What Really Matters

I increasingly find myself dealing with life's challenges by asking questions. The correlation between the quality of our questions and the levels of fulfilment we experience has been articulated many times.

I have reached the point of employing enquiry as a means to gaining profound insights in a natural way, rather than through the guidance of others. The approach has evolved from my efforts to develop conceptual frameworks and models that are useful to me in the real world.

One foundational question, perhaps more fundamental in its importance than any other, is What really matters? Related perhaps to the search for meaning, the development of a deep sense of purpose, I am posing this question to myself more and more often.

I am inclined to answer the question by asserting, rather obviously, that Health matters more than anything. But that sort of wide, general response of course raises far more questions than it answers. So it is a starting point from which we can expect to gain more profound insights.

Many individuals in recent times are concerning themselves with, in addition to the important matter of human health, the health of our planet. It is not hard to see how the two are deeply connected.

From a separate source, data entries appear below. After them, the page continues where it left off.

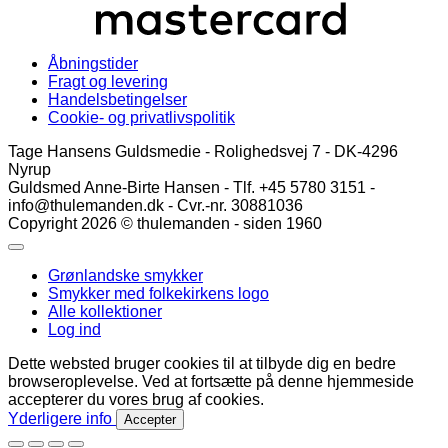
Åbningstider
Fragt og levering
Handelsbetingelser
Cookie- og privatlivspolitik
Tage Hansens Guldsmedie - Rolighedsvej 7 - DK-4296
Nyrup
Guldsmed Anne-Birte Hansen - Tlf. +45 5780 3151 -
info@thulemanden.dk - Cvr.-nr. 30881036
Copyright 2026 © thulemanden - siden 1960
Grønlandske smykker
Smykker med folkekirkens logo
Alle kollektioner
Log ind
Dette websted bruger cookies til at tilbyde dig en bedre
browseroplevelse. Ved at fortsætte på denne hjemmeside
accepterer du vores brug af cookies.
Yderligere info
Accepter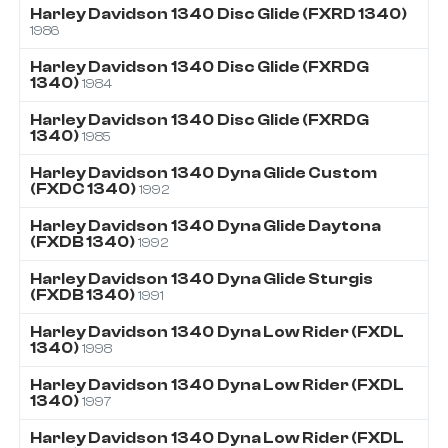
Harley Davidson
1340
Disc Glide (FXRD 1340)
1986
Harley Davidson
1340
Disc Glide (FXRDG
1340)
1984
Harley Davidson
1340
Disc Glide (FXRDG
1340)
1985
Harley Davidson
1340
Dyna Glide Custom
(FXDC 1340)
1992
Harley Davidson
1340
Dyna Glide Daytona
(FXDB 1340)
1992
Harley Davidson
1340
Dyna Glide Sturgis
(FXDB 1340)
1991
Harley Davidson
1340
Dyna Low Rider (FXDL
1340)
1998
Harley Davidson
1340
Dyna Low Rider (FXDL
1340)
1997
Harley Davidson
1340
Dyna Low Rider (FXDL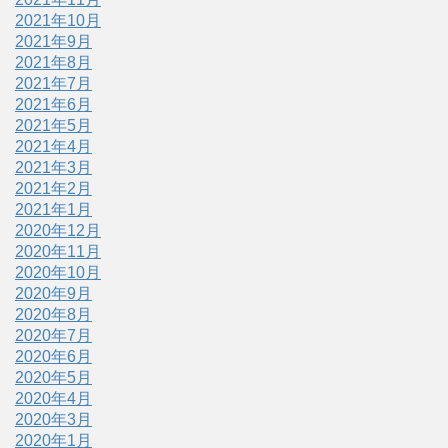
2021年10月
2021年9月
2021年8月
2021年7月
2021年6月
2021年5月
2021年4月
2021年3月
2021年2月
2021年1月
2020年12月
2020年11月
2020年10月
2020年9月
2020年8月
2020年7月
2020年6月
2020年5月
2020年4月
2020年3月
2020年1月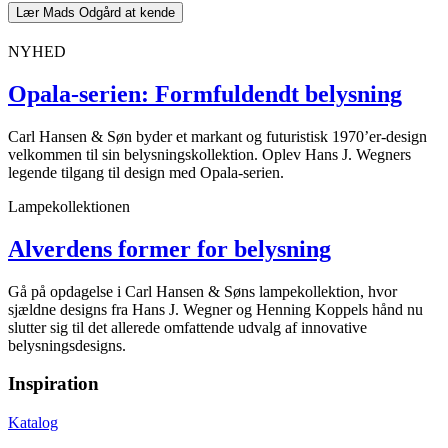
Lær Mads Odgård at kende
NYHED
Opala-serien: Formfuldendt belysning
Carl Hansen & Søn byder et markant og futuristisk 1970’er-design
velkommen til sin belysningskollektion. Oplev Hans J. Wegners
legende tilgang til design med Opala-serien.
Lampekollektionen
Alverdens former for belysning
Gå på opdagelse i Carl Hansen & Søns lampekollektion, hvor
sjældne designs fra Hans J. Wegner og Henning Koppels hånd nu
slutter sig til det allerede omfattende udvalg af innovative
belysningsdesigns.
Inspiration
Katalog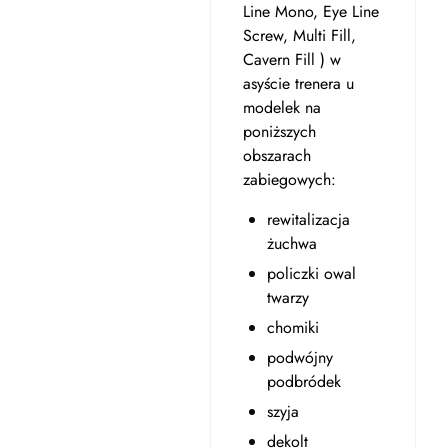
Line Mono, Eye Line
Screw, Multi Fill,
Cavern Fill ) w
asyście trenera u
modelek na
poniższych
obszarach
zabiegowych:
rewitalizacja
żuchwa
policzki owal
twarzy
chomiki
podwójny
podbródek
szyja
dekolt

The ancient woodland of Britain, which has diminished from around 15% of land coverage in the Middle Ages to 2.5% today, could be seen as both a microcosm and a metaphor for the combined health of The Earth and its inhabitants. It represents more importantly than any other entity the remarkable beauty of nature, the importance and wonder of biodiversity, the fragile balance between mankind and the landscape and our connection with the past.

I feel ever more compelled to embark on a project centred on the ancient woodland of this country and will write further on this aspiration.